Par ailleurs, il est nécessaire que le gouvernement cesse de poursuivre pénalement, à tort, les survivantes de viol, en les accusant de zina ; libère les personnes condamnées pour ce motif et dépénalise les relations sexuelles consensuelles hors mariage.
Lors de mes recherches, l’ancienne ministre du MASEF, madame Mint Taghi, a accepté de nous rencontrer et a réaffirmé la détermination de son ministère à éradiquer le viol. Le gouvernement a également répondu à nos conclusions préliminaires de façon constructive, en reconnaissant que les violences sexuelles représentent un problème de taille. La réponse qu’ils nous ont offerte suggère une certaine forme de volonté politique positive, vis à vis de nos conclusions et recommandations.
Par contre et pour le second volet de votre question, la réponse que le gouvernement a offerte à notre rapport sur la répression des défenseurs en droits humains fut d’un tout autre ton, plus hostile et moins réceptif.
– Le rôle de HRW est limité, disent certains. Que leur répondez-vous ?
-Notre rôle est certes limité mais il est une contribution, essentielle et nécessaire, aux efforts collectifs que requiert le changement social.

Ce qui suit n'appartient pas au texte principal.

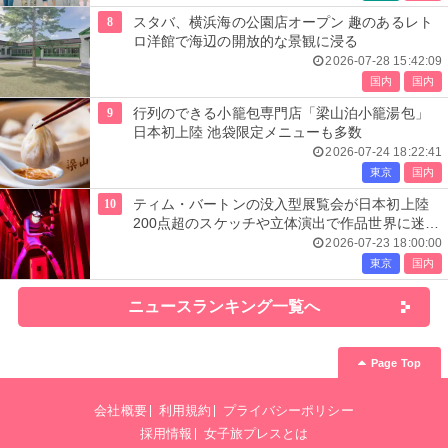
8
スタバ、横浜海の公園店オープン 趣のあるレト
ロ洋館で海辺の開放的な景観に浸る
2026-07-28 15:42:09
国内
国内
9
行列のできる小籠包専門店「梁山泊小籠湯包」
日本初上陸 池袋限定メニューも多数
2026-07-24 18:22:41
東京
国内
10
ティム・バートンの没入型展覧会が日本初上陸
200点超のスケッチや立体演出で作品世界に迷い
込む
2026-07-23 18:00:00
東京
国内
ニュースランキング一覧へ
Page Top
会社概要
利用規約
プライバシーポリシー
採用情報
女子旅プレスとは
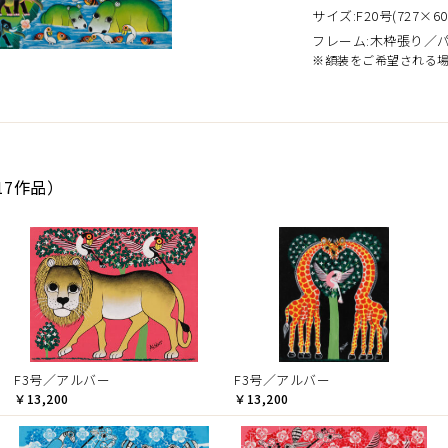
サイズ:F20号(727×60
フレーム:木枠張り／
※額装をご希望される
17作品）
F3号／アルバー
F3号／アルバー
￥13,200
￥13,200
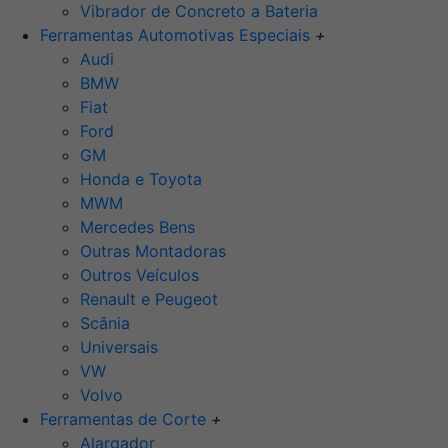
Vibrador de Concreto a Bateria
Ferramentas Automotivas Especiais
+
Audi
BMW
Fiat
Ford
GM
Honda e Toyota
MWM
Mercedes Bens
Outras Montadoras
Outros Veículos
Renault e Peugeot
Scânia
Universais
VW
Volvo
Ferramentas de Corte
+
Alargador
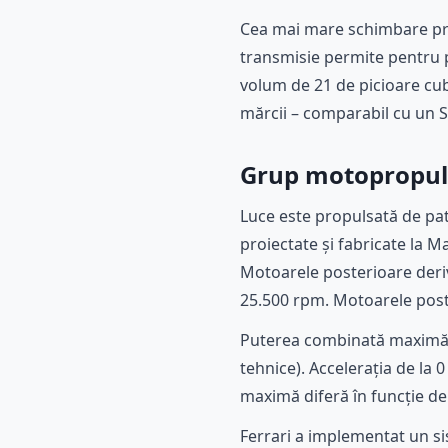
Cea mai mare schimbare prac
transmisie permite pentru p
volum de 21 de picioare cubi
mărcii – comparabil cu un
Grup motopropuls
Luce este propulsată de pat
proiectate și fabricate la M
Motoarele posterioare deriv
25.500 rpm. Motoarele poste
Puterea combinată maximă es
tehnice). Accelerația de la 
maximă diferă în funcție d
Ferrari a implementat un s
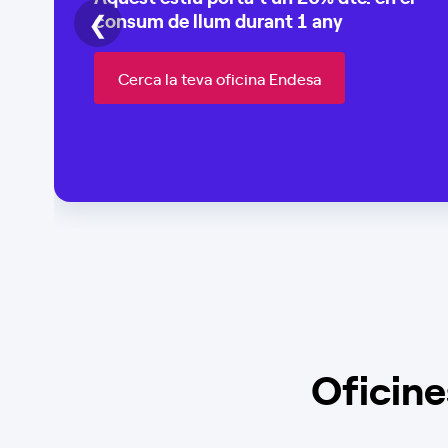
❮
consum de
llum durant 1 any
Cerca la teva oficina Endesa
Oficine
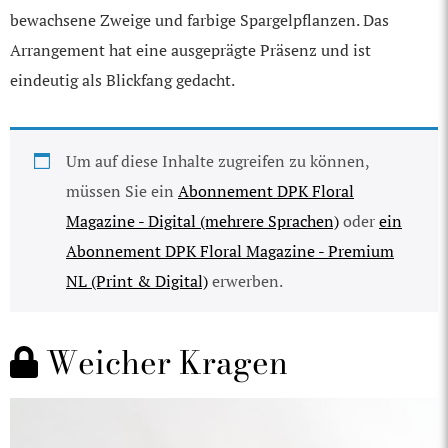
bewachsene Zweige und farbige Spargelpflanzen. Das
Arrangement hat eine ausgeprägte Präsenz und ist
eindeutig als Blickfang gedacht.
Um auf diese Inhalte zugreifen zu können,
müssen Sie ein
Abonnement DPK Floral
Magazine - Digital (mehrere Sprachen)
oder
ein
Abonnement DPK Floral Magazine - Premium
NL (Print & Digital)
erwerben.
Weicher Kragen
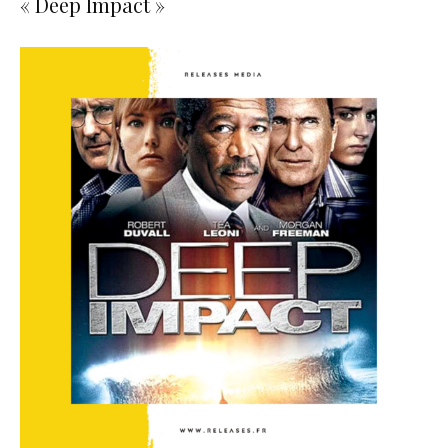
« Deep Impact »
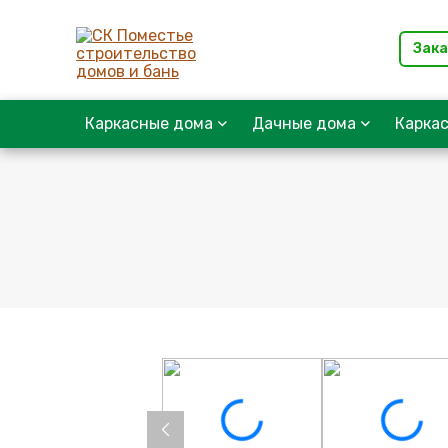
Зака
Каркасные дома
Дачные дома
Карка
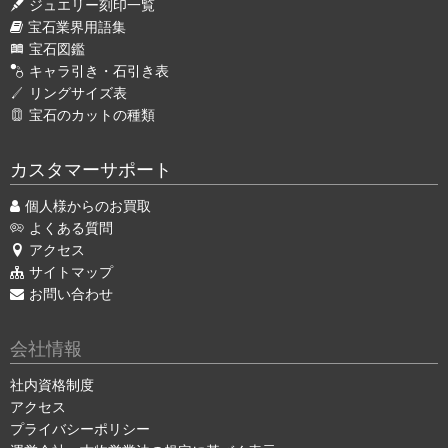
ジュエリー刻印一覧
宝石業界用語集
宝石図鑑
キャラ引き・石引き表
リングサイズ表
宝石のカットの種類
カスタマーサポート
個人様からのお買取
よくある質問
アクセス
サイトマップ
お問い合わせ
会社情報
社内資格制度
アクセス
プライバシーポリシー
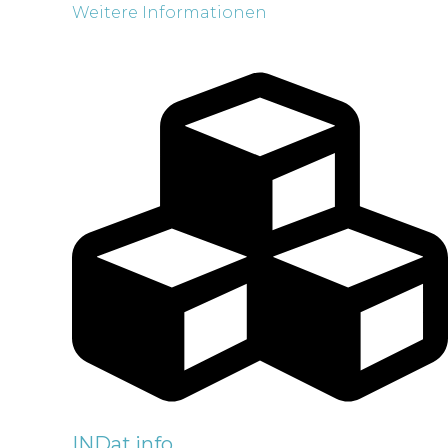
Weitere Informationen
INDat.info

Nous menons des enquêtes de terrain crédibles et objectives qui visent à exposer les violations en droits humains trop souvent en manque de données rigoureusement collectées.
Mais notre travail ne s’arrête pas là. Les rapports que nous publions fournissent des preuves tangibles qui nous permettent (ainsi qu’à nos partenaires) de formuler des demandes de changement de politiques, auprès des décideurs publics afin que l’État respecte ses engagements vis à vis du Droit international.